8. Architecture notes for SHARD-WP-0002

  • T1T5 (federation): fedwiki is the reference design. The journal (append-only, semantic ops, fork-provenance) is the concrete coordination-journal shape; **neighborhood
    • roster** is the discovery/membership model (dynamic vs curated); fork is the overlay/adopt op. Model the union as an assembly over sovereign sources with provenance edges, reconciliation left to policy.
  • T11 (capability/write-granularity): add story-item / paragraph as a named write-granularity tier between whole-file and block/character.
  • T13 (history portability / merge model): record fedwiki's journal-replay op-log as a third merge model beside git 3-way and CRDT auto-merge — a coarse semantic op-log applied manually via fork. A shard whose history is such a journal can supply our coordination journal almost directly (vs git-commit import or CRDT-update import).
  • T16 (identity ≠ placement): fedwiki's fork journal entries are provenance edges between same-named pages on different sites — exactly the cross-shard "same page, different placement" relation we must model.
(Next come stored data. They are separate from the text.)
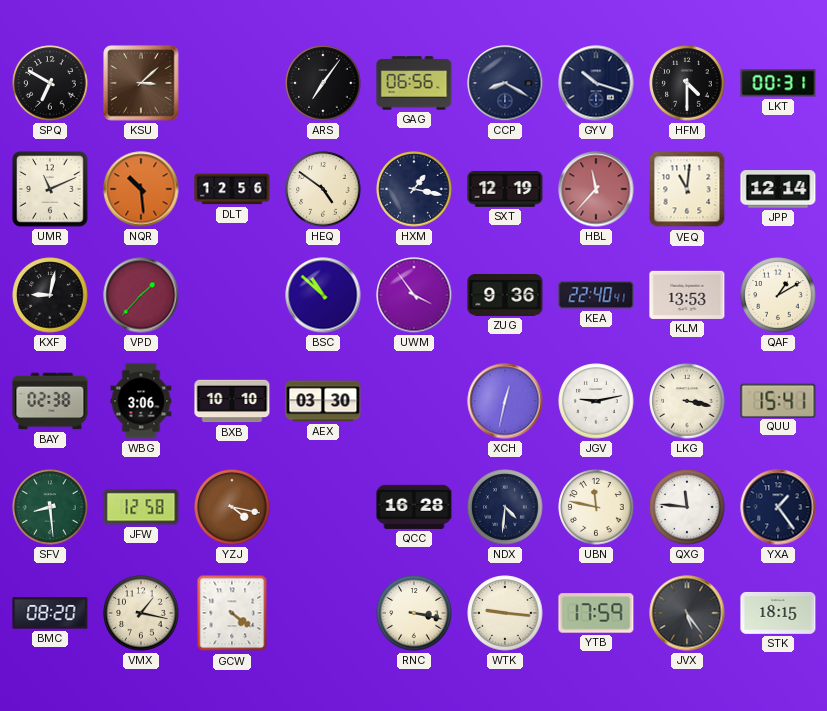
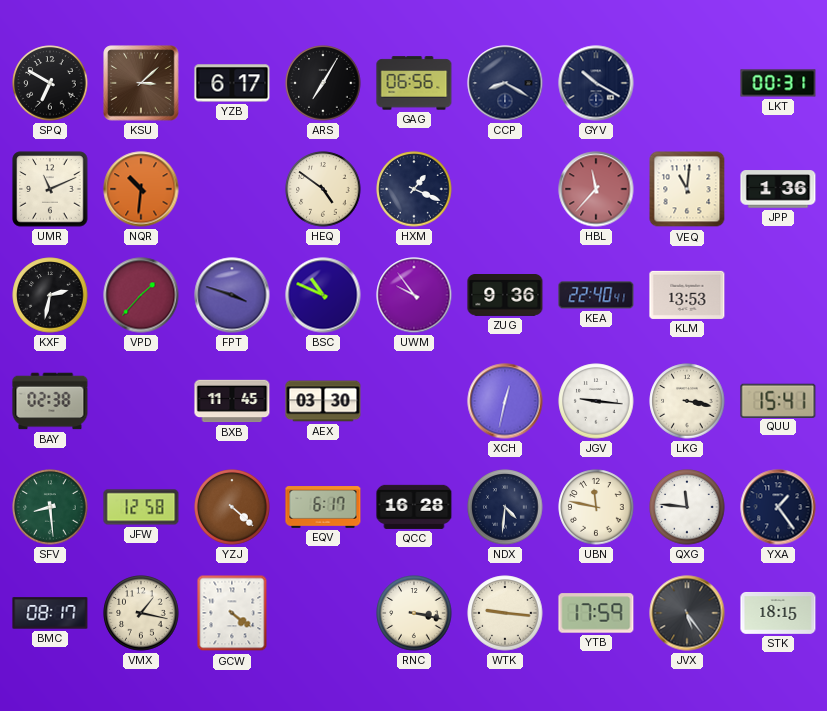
YZB: none -> 6:17
ARS: 7:06 -> 7:05
GYV: 10:18 -> 10:20
HFM: 4:30 -> none
NQR: 10:29 -> 10:31
DLT: 12:56 -> none
HXM: 1:17 -> 1:19
SXT: 12:19 -> none
JPP: 12:14 -> 1:36
KXF: 9:02 -> 2:32
FPT: none -> 3:48
BSC: 10:52 -> 10:49
UWM: 3:54 -> 9:54
QAF: 1:10 -> none
WBG: 3:06 -> none
BXB: 10:10 -> 11:45
JGV: 9:13 -> 9:16
YZJ: 4:17 -> 4:22
EQV: none -> 6:17
BMC: 08:20 -> 08:17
Use them as edges; keep our own identity layer above slug.

9. Open questions

  1. Should shard-wiki's coordination journal adopt fedwiki's exact action vocabulary (create/add/edit/move/remove/fork) at the page-item level, or a more granular/abstract op set that other shards can also emit?
  2. Is neighborhood (dynamic, link/fork-discovered) a first-class membership mode for an information space, or only a view over an explicitly-configured shard set (roster)?
  3. How do we reconcile fedwiki's slug-as-identity + fork-DAG with our intended stable cross-shard identity (T16) — promote fork edges into the identity graph, or keep them as provenance-only annotations?
  4. Does the chorus / no-canonical stance compose with shards that do assert a canonical (Notion, an upstream git main)? (policy-selectable canonical over a mechanism that permits chorus.)

10. Sources

  • Smallest Federated Wiki wiki: Story JSON, Federation Details — github.com/WardCunningham/Smallest-Federated-Wiki/wiki
  • JSON Schema notes — song.fed.wiki.org/json-schema.html
  • "Smallest Federated Wiki" — home.c2.com/smallest-federated-wiki.html
  • Federated Wiki — federated.wiki (Visualizing Page History)
  • Mike Caulfield, "The OER Case for Federated Wiki" — hapgood.us (2015)
  • Jon Udell, "A federated Wikipedia" — blog.jonudell.net (2015)
  • Wikipedia: Federated Wiki; IndieWeb: Smallest Federated Wiki
  • fedwiki/wiki-plugin-transport (plugin/transport reference)
  • prior: research/260608-federation-concepts/ §3

11. Traceability

New UCs UC-70UC-72 carry the marker in the wikiengines column of spec/UseCaseCatalog.md (true lineage = this dive; placed in the nearest existing column). Enriched: UC-26, UC-28, UC-30, UC-05, UC-27. Architecture cross-refs: SHARD-WP-0002 T1T5, T11, T13, T16.